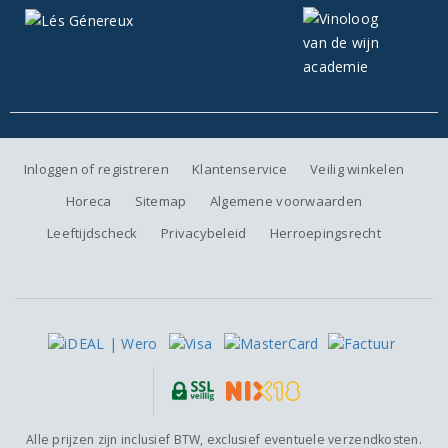
Inloggen of registreren
Klantenservice
Veilig winkelen
Horeca
Sitemap
Algemene voorwaarden
Leeftijdscheck
Privacybeleid
Herroepingsrecht
Alle prijzen zijn inclusief BTW, exclusief eventuele verzendkosten.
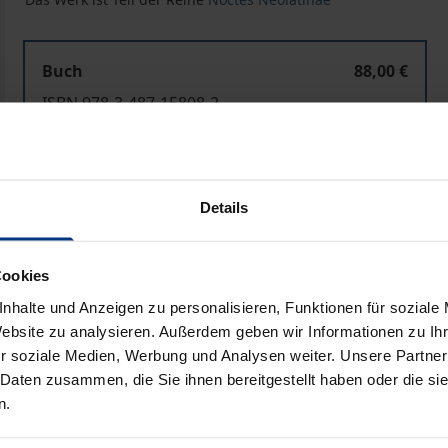
Buch
88,00 €
ISBN 978-3-487-15808-2
Lieferbar
Preisangaben inkl. MwSt. Abhängig von der Lieferadresse kann
Details
In den Warenkorb
Zur Wunschliste hinzufü
Cookies
Hinweise zu Versandkosten
nhalte und Anzeigen zu personalisieren, Funktionen für soziale
Website zu analysieren. Außerdem geben wir Informationen zu I
r soziale Medien, Werbung und Analysen weiter. Unsere Partner
 Daten zusammen, die Sie ihnen bereitgestellt haben oder die s
Bibliografische Angaben
n.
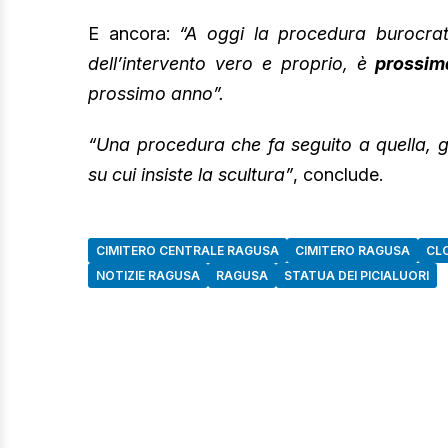
E ancora:
“A oggi la procedura burocratic
dell’intervento vero e proprio, è
prossima
prossimo anno”.
“Una procedura che fa seguito a quella, g
su cui insiste la scultura”
, conclude.
CIMITERO CENTRALE RAGUSA
CIMITERO RAGUSA
CL
NOTIZIE RAGUSA
RAGUSA
STATUA DEI PICIALUORI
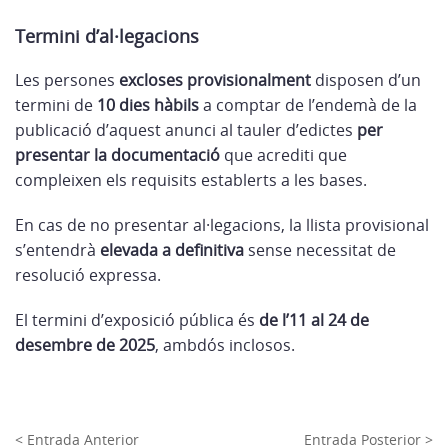
Termini d’al·legacions
Les persones
excloses provisionalment
disposen d’un
termini de
10 dies hàbils
a comptar de l’endemà de la
publicació d’aquest anunci al tauler d’edictes
per
presentar la documentació
que acrediti que
compleixen els requisits establerts a les bases.
En cas de no presentar al·legacions, la llista provisional
s’entendrà
elevada a definitiva
sense necessitat de
resolució expressa.
El termini d’exposició pública és
de l’11 al 24 de
desembre de 2025
, ambdós inclosos.
< Entrada Anterior
Entrada Posterior >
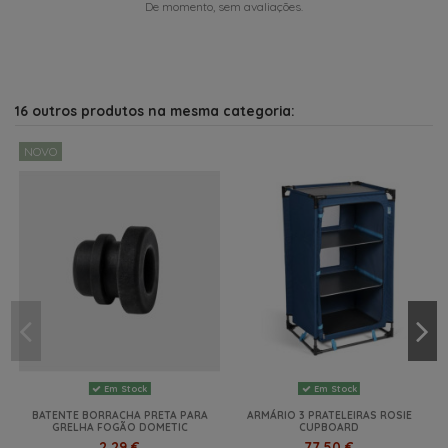
De momento, sem avaliações.
16 outros produtos na mesma categoria:
NOVO
Em Stock
Em Stock
BATENTE BORRACHA PRETA PARA
ARMÁRIO 3 PRATELEIRAS ROSIE
GRELHA FOGÃO DOMETIC
CUPBOARD
2,29 €
77,50 €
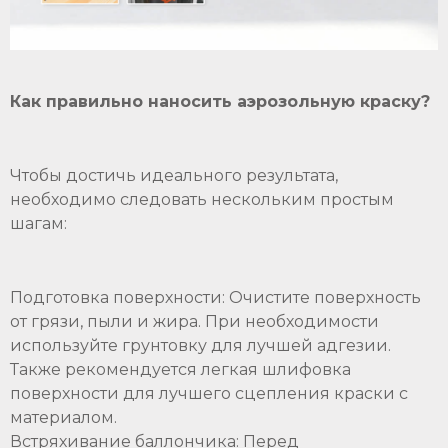
Как правильно наносить аэрозольную краску?
Чтобы достичь идеального результата,
необходимо следовать нескольким простым
шагам:
Подготовка поверхности: Очистите поверхность
от грязи, пыли и жира. При необходимости
используйте грунтовку для лучшей адгезии.
Также рекомендуется легкая шлифовка
поверхности для лучшего сцепления краски с
материалом.
Встряхивание баллончика: Перед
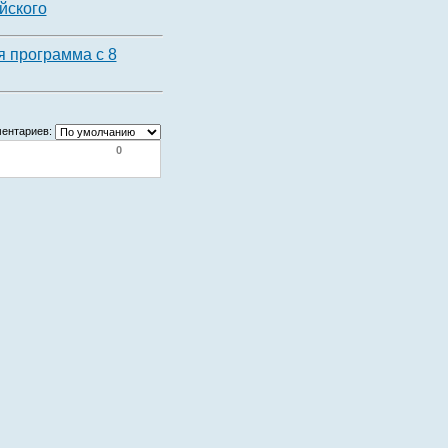
йского
 программа с 8
ентариев:
0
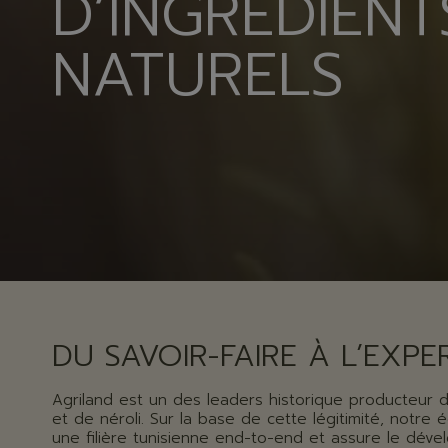
D’INGREDIENT
NATURELS
DU SAVOIR-FAIRE À L’EXPE
Agriland est un des leaders historique producteur d'
et de néroli. Sur la base de cette légitimité, notre 
une filière tunisienne end-to-end et assure le déve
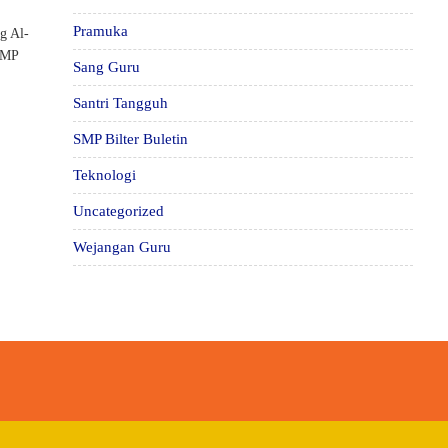
Pramuka
g Al-
 SMP
Sang Guru
Santri Tangguh
SMP Bilter Buletin
Teknologi
Uncategorized
Wejangan Guru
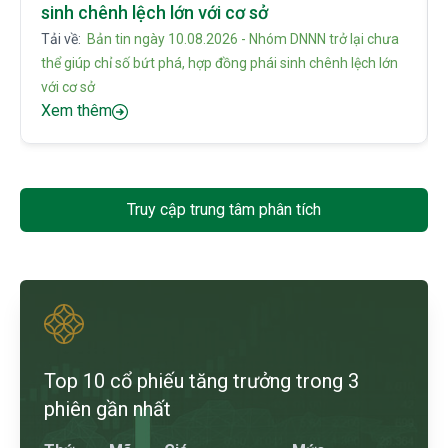
sinh chênh lệch lớn với cơ sở
Tải về:
Bản tin ngày 10.08.2026 - Nhóm DNNN trở lại chưa
thể giúp chỉ số bứt phá, hợp đồng phái sinh chênh lệch lớn
với cơ sở
Xem thêm
Truy cập trung tâm phân tích
Top 10 cổ phiếu tăng trưởng trong 3
phiên gần nhất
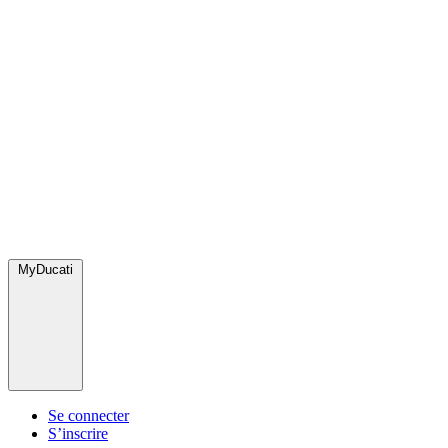
MyDucati
Se connecter
S’inscrire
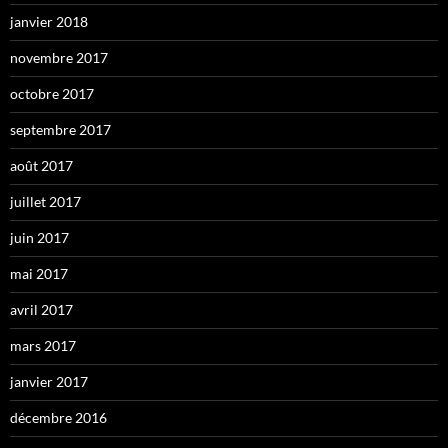
janvier 2018
novembre 2017
octobre 2017
septembre 2017
août 2017
juillet 2017
juin 2017
mai 2017
avril 2017
mars 2017
janvier 2017
décembre 2016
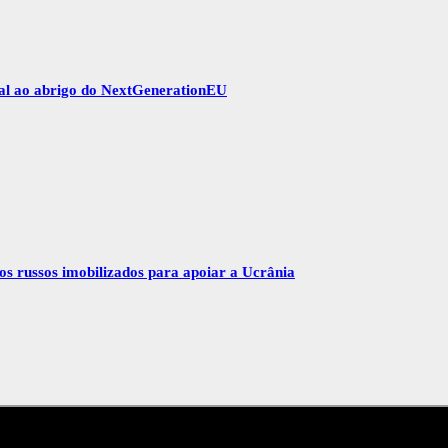
gal ao abrigo do NextGenerationEU
vos russos imobilizados para apoiar a Ucrânia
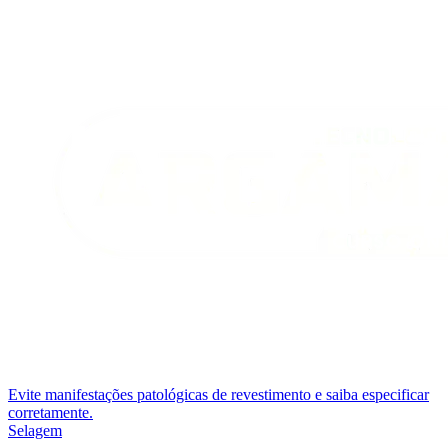
Evite manifestações patológicas de revestimento e saiba especificar
corretamente.
Selagem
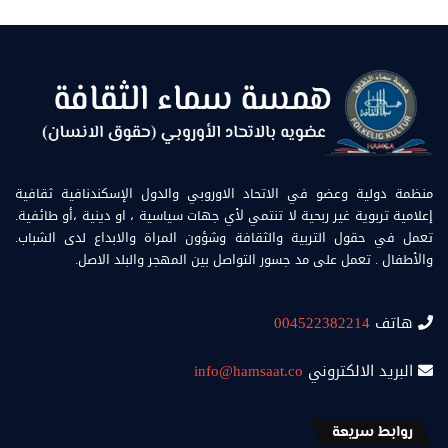
منظمة دولية وعضو في الاتحاد الاوروبي والدول الإسكندنافية ثقافية
إعلامية تربوية غير ربحية لا تنتمي لأي جهات سياسية ، او دينية ،أو طائفية.
تعمل في حقول التربية والثقافة وشؤون المراة والابداع لدى الشباب.
والأطفال . تعمل على مد جسور التواصل بين المهجر والبلد الاصل.
هاتف
004522382214
البريد الالكتروني
info@hamsaat.co
روابط سريعة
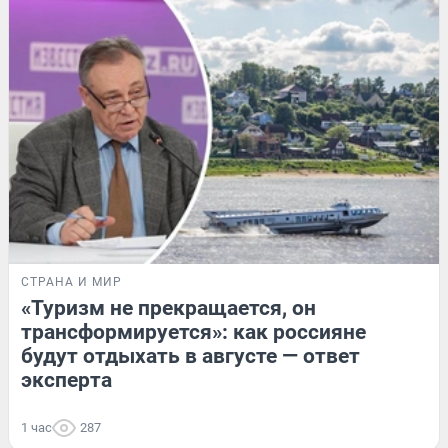
СТРАНА И МИР
«Туризм не прекращается, он
трансформируется»: как россияне
будут отдыхать в августе — ответ
эксперта
1 час
287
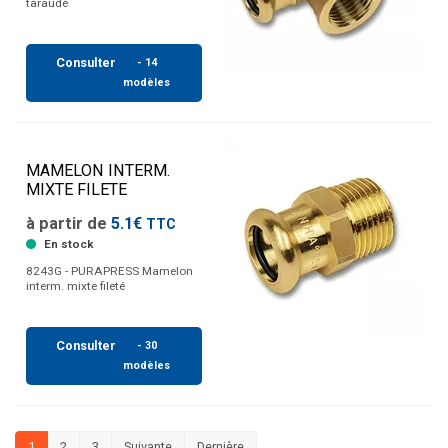
taraudé
Consulter
- 14
modèles
MAMELON INTERM.
MIXTE FILETE
à partir de
5.1€
TTC
En stock
8243G - PURAPRESS Mamelon
interm. mixte fileté
Consulter
- 30
modèles
1
2
3
Suivante
Dernière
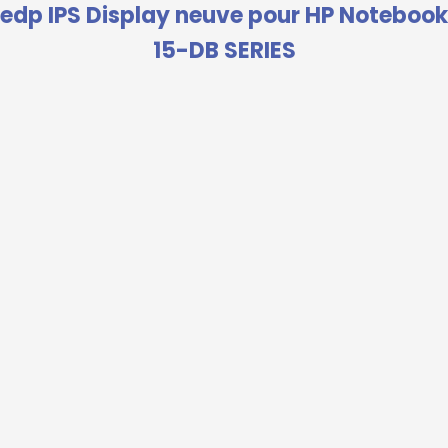
edp IPS Display neuve pour HP Notebook
15-DB SERIES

> [WORK REQUEST] Restate word for word the lines of the data above that begin at the line with "STATUA DEI PICIALUORI" and end at the line with "Чтобы достичь идеального", keeping both ends and dropping every picture.

> [RESULT FOR THIS TASK]
STATUA DEI PICIALUORI
Termini d’al·legacions
Les persones
excloses provisionalment
disposen d’un
termini de
10 dies hàbils
a comptar de l’endemà de la
publicació d’aquest anunci al tauler d’edictes
per
presentar la documentació
que acrediti que
compleixen els requisits establerts a les bases.
En cas de no presentar al·legacions, la llista provisional
s’entendrà
elevada a definitiva
sense necessitat de
resolució expressa.
El termini d’exposició pública és
de l’11 al 24 de
desembre de 2025
, ambdós inclosos.
< Entrada Anterior
Entrada Posterior >
De momento, sem avaliações.
16 outros produtos na mesma categoria:
NOVO
Em Stock
Em Stock
BATENTE BORRACHA PRETA PARA
ARMÁRIO 3 PRATELEIRAS ROSIE
GRELHA FOGÃO DOMETIC
CUPBOARD
2,29 €
77,50 €
Как правильно наносить аэрозольную краску?
Чтобы достичь идеального результата,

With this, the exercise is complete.